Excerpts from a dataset
═══
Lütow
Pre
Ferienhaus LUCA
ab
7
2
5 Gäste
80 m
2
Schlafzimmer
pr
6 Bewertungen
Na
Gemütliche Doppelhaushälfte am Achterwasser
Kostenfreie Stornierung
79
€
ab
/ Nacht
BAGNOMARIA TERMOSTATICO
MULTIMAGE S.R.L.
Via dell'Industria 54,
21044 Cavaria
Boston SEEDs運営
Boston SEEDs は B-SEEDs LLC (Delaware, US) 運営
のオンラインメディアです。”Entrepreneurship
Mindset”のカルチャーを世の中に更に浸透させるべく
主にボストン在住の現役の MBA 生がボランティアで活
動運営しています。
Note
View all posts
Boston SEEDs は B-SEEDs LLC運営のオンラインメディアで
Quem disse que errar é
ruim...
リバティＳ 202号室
═══
Wherever a line of the entries holds the string "Boston", copy that line.

__SOLUTION TO THE EXERCISE__:
Boston SEEDs運営
Boston SEEDs は B-SEEDs LLC (Delaware, US) 運営
Boston SEEDs は B-SEEDs LLC運営のオンラインメディアで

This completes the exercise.